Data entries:
###

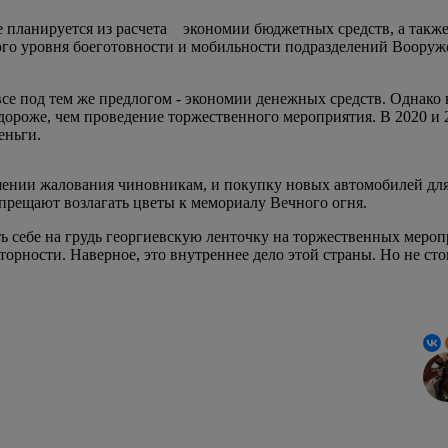
е планируется из расчета экономии бюджетных средств, а также
ого уровня боеготовности и мобильности подразделений Вооруж
все под тем же предлогом - экономии денежных средств. Однако
 дороже, чем проведение торжественного мероприятия. В 2020 и
еньги.
ении жалования чиновникам, и покупку новых автомобилей для 
апрещают возлагать цветы к мемориалу Вечного огня.
ь себе на грудь георгиевскую ленточку на торжественных мероп
рности. Наверное, это внутреннее дело этой страны. Но не стои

###

Work item:
Please write out exactly the line containing "ении жалования чиновникам, и" and every line after it through the end of the records, nothing more.

Task output:
ении жалования чиновникам, и покупку новых автомобилей для 
апрещают возлагать цветы к мемориалу Вечного огня.
ь себе на грудь георгиевскую ленточку на торжественных мероп
рности. Наверное, это внутреннее дело этой страны. Но не стои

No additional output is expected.